Guatemala necesita un sacudón político para derribar las viejas estructuras.
El sistema creado por las organizaciones criminales ensartadas en la institucionalidad del Estado guatemalteco –incluido el núcleo formado por el presidente y sus ministros- les permitirá continuar cometiendo actos de corrupción en tanto no exista una oposición ciudadana capaz de romper el cerco de la impunidad. Para ello, resulta indispensable derribar las barreras del miedo y la indecisión, así como asumir que sin participación y exigencia desde el ámbito civil solo se consigue ceder espacios de poder con la consiguiente pérdida de oportunidades de desarrollo para el país.
Algo al parecer incomprendido por la población urbana y ladina es el poder de la unidad y la necesidad urgente de un trabajo conjunto desde distintos sectores para construir objetivos comunes a toda la ciudadanía, sin excepción alguna. Las estrategias divisionistas de quienes se han aprovechado históricamente de los beneficios y las riquezas nacionales han dado resultados y crearon una nación fragmentada en constante enfrentamiento, permeada por prejuicios racistas y conflictos de clase. Justo el cuadro ideal para dominar económica y políticamente a todo un país.
Tanto como un ejercicio de unidad nacional, es importante comenzar un proceso de análisis de todo el marco jurídico cuyos resquicios han permitido la clase de abuso extremo presente en el gobierno actual y en las anteriores administraciones. El saqueo y las negociaciones ilícitas (pero legales) han debilitado a tal punto la integridad del Estado y sus recursos, que para recuperar lo perdido se necesitarían varias generaciones de gobernantes abiertamente revolucionarios. El subsuelo y sus riquezas, vaciados con total impunidad por compañías extranjeras asociadas con empresarios guatemaltecos que han vendido a su patria para enriquecerse a niveles obscenos, constituye un bien colectivo cuya explotación debería estar sujeta a procesos de consulta nacional y sistemas transparentes de gestión.

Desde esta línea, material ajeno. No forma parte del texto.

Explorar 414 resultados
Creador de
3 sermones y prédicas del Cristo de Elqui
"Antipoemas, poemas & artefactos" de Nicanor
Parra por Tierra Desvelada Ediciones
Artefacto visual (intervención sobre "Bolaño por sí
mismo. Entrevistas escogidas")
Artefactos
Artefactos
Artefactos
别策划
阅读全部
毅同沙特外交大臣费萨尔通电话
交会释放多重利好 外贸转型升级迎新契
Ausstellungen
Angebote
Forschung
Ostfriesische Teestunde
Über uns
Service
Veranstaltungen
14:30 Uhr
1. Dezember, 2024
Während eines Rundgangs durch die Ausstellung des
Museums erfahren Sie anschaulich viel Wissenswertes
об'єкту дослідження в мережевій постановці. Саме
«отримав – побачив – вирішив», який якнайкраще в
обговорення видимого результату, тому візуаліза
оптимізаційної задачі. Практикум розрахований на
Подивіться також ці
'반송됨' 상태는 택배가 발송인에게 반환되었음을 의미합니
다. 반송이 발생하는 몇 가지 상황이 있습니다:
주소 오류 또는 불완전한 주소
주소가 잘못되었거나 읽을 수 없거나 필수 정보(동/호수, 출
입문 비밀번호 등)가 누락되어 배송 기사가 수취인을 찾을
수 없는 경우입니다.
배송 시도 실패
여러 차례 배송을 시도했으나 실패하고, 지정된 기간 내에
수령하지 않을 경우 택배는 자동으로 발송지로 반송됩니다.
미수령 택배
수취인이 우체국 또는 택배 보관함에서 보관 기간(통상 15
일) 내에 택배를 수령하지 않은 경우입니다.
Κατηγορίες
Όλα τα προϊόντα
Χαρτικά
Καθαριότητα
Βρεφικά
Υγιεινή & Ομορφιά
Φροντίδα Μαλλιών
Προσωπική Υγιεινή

Los acontecimientos recientes, entre ellos la inconcebible actitud del gobierno guatemalteco frente a la separación de las familias en la frontera estadounidense y su perversa indiferencia ante la tragedia humana derivada de las erupciones del volcán de Fuego marcan, sin lugar a dudas, un límite a la pasividad de la ciudadanía y ponen de manifiesto la necesidad de sacudir de una vez por todas el complejo de “subordinación a la autoridad”, especialmente cuando esa autoridad ha dejado de serlo para transformarse en el peor de los enemigos de la nación y sus habitantes. Lo mismo sucede respecto de un sistema económico basado en los moldes medievales de explotación de los más pobres para beneficio de los más ricos.

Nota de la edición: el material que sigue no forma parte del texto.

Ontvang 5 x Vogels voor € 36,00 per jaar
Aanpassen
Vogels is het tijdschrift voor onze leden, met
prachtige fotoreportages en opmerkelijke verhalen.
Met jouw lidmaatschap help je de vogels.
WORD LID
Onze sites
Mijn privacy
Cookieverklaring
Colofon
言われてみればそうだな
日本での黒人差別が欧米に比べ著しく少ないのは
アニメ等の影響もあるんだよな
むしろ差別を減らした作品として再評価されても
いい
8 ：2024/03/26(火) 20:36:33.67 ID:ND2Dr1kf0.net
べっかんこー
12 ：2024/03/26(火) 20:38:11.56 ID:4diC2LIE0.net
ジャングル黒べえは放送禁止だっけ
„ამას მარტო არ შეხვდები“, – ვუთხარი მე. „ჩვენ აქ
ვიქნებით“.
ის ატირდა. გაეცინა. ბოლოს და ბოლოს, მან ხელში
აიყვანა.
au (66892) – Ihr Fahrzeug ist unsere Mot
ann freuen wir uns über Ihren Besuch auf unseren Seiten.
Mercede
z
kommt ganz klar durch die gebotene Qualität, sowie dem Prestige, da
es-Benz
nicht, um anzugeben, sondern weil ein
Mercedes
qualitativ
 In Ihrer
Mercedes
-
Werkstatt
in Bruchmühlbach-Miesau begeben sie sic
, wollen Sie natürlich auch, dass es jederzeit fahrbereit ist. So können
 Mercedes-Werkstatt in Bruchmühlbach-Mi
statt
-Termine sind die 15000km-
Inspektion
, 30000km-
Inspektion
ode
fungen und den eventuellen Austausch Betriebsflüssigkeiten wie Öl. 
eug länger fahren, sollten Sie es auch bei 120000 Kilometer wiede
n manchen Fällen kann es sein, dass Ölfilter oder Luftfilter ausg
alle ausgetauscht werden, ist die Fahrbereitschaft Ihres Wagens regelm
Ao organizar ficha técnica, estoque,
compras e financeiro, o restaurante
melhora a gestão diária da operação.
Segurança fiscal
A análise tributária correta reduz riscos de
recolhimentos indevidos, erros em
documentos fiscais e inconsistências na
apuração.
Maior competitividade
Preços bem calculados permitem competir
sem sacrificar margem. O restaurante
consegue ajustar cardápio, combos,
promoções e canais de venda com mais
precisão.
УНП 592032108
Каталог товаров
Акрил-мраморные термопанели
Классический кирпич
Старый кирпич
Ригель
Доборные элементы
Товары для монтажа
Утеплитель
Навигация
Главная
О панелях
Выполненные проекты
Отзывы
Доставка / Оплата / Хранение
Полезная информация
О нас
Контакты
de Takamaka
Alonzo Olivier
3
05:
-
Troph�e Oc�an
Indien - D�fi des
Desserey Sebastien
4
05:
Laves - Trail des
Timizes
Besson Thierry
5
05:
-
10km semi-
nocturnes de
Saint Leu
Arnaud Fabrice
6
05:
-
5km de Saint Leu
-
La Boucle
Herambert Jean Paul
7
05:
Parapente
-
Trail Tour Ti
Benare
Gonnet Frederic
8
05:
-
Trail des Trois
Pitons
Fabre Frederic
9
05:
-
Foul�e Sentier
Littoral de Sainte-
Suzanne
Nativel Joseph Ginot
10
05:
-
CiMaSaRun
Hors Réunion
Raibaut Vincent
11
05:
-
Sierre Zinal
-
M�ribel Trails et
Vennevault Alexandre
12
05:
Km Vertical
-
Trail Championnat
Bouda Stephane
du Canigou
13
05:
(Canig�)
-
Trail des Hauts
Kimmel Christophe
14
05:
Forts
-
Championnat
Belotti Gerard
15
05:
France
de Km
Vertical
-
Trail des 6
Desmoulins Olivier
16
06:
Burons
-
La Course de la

Guatemala posee todos los atributos para salir del actual estado de colapso político y económico. Tiene ciudadanos de enorme valía, cuyas capacidades bien aprovechadas representarían un nuevo renacer. Pero eso exige un esfuerzo ciudadano para romper barreras, recuperar cuotas de poder, cerrar divisiones étnicas y comprender que sin unidad será virtualmente imposible enfrentar a las mafias enquistadas en el Estado.

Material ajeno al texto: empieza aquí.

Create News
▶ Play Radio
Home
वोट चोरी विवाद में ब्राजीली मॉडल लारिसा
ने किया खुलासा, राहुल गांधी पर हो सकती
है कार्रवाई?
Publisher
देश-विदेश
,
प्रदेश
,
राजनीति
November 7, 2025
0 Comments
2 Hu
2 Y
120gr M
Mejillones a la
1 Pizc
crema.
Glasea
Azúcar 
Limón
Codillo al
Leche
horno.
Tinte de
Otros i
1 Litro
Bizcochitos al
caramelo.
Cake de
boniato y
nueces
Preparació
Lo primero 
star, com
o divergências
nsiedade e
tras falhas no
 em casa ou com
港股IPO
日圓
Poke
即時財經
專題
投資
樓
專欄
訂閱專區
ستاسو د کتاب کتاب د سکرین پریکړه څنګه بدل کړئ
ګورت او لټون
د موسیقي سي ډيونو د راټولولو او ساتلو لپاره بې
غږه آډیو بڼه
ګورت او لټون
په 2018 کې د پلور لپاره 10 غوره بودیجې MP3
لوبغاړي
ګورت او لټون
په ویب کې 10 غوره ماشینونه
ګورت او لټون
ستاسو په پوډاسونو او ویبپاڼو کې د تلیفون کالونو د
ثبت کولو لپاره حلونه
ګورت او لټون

Las nuevas generaciones de guatemaltecos merecen ese esfuerzo y mucho más para dejar de ser las víctimas de un país que los expulsa de su tierra y los empuja a enfrentar las vicisitudes de una emigración tan injusta como peligrosa. Guatemala es un país rico y podría ofrecer a sus habitantes un futuro promisorio, para ello bastaría un compromiso de quienes, con la capacidad y ética necesarias, pueden erradicar los males que hoy la tienen en la lista de los países peor catalogados.